Pourquoi? Parce que les turbines à gaz non autorisées de xAI à Southaven, dans le Mississippi, rejettent de la pollution dans les quartiers noirs. La NAACP affirme que cela viole le Clean Air Act. Le DoJ dit que cela viole notre sécurité. Ou plutôt notre capacité à construire davantage d’armes grâce à l’intelligence artificielle.
Le procès est présenté comme une « menace à la sécurité nationale » car il pourrait couper l’alimentation de l’IA qui soutient les opérations militaires.
C’est exagéré. Même selon les normes administratives. Cela s’inscrit dans un schéma plus large visant à faire reculer les règles environnementales tout en renforçant les infrastructures d’IA à des fins de guerre. L’ironie n’échappe à personne qui y prête attention.
Ce n’est pas la première fois que la NAACP s’en prend à xAI. En janvier, ils ont remporté un jugement important contre les éoliennes de Memphis Tennessee. L’EPA a décidé que ces machines ne pouvaient pas échapper aux réglementations relatives à l’air ambiant en raison des émissions d’oxyde d’azote susceptibles de provoquer le cancer. Une bonne journée pour les avocats des droits civiques. Une mauvaise journée pour xAI.
Mais le combat s’est déplacé au-delà de la frontière. L’installation Colossus 2 de xAI dans le Mississippi utilise une technologie similaire. La NAACP a donc de nouveau porté plainte. Ils veulent une injonction. Ils veulent également que xAI paie 124 000 $ pour chaque jour où il enfreint la loi. Cela s’additionne vite.

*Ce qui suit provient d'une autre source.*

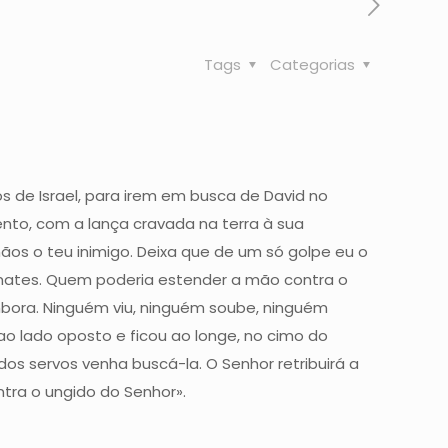
Tags
Categorias
os de Israel, para irem em busca de David no
nto, com a lança cravada na terra à sua
mãos o teu inimigo. Deixa que de um só golpe eu o
o mates. Quem poderia estender a mão contra o
embora. Ninguém viu, ninguém soube, ninguém
ao lado oposto e ficou ao longe, no cimo do
os servos venha buscá-la. O Senhor retribuirá a
ntra o ungido do Senhor».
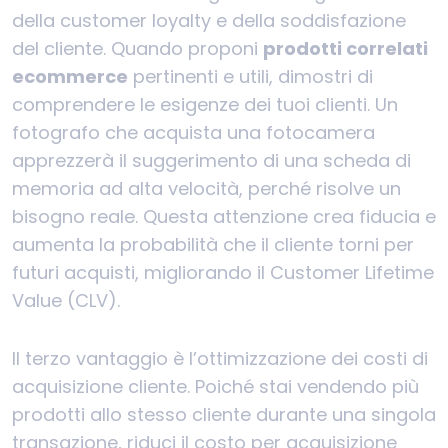
della customer loyalty e della soddisfazione
del cliente. Quando proponi
prodotti correlati
ecommerce
pertinenti e utili, dimostri di
comprendere le esigenze dei tuoi clienti. Un
fotografo che acquista una fotocamera
apprezzerà il suggerimento di una scheda di
memoria ad alta velocità, perché risolve un
bisogno reale. Questa attenzione crea fiducia e
aumenta la probabilità che il cliente torni per
futuri acquisti, migliorando il Customer Lifetime
Value (CLV).
Il terzo vantaggio è l’ottimizzazione dei costi di
acquisizione cliente. Poiché stai vendendo più
prodotti allo stesso cliente durante una singola
transazione, riduci il costo per acquisizione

Le mémo de Woodward fait cependant plus que demander le licenciement. Il tente de mettre un terme aux poursuites judiciaires des citoyens. Il soutient que les gens ordinaires ne devraient pas pouvoir faire appliquer la Clean Air Act devant les tribunaux. Le gouvernement devrait avoir ce qu’il appelle « une autorité incontestée ».
Les citoyens ne peuvent-ils plus contrôler la pollution ? Cela change la donne. Historiquement, ces poursuites étaient le seul levier dont disposaient les communautés lorsque l’EPA traînait les pieds. Aujourd’hui, le gouvernement fédéral intervient spécifiquement pour empêcher la loi environnementale de fonctionner. Les défenseurs qualifient cela de sans précédent.
Que se passe-t-il lorsque vous décidez que la sécurité nationale l’emporte sur le droit de respirer ? La réponse peut dépendre de votre code postal. Ou peut-être votre accès à des équipes juridiques qui ne dorment jamais.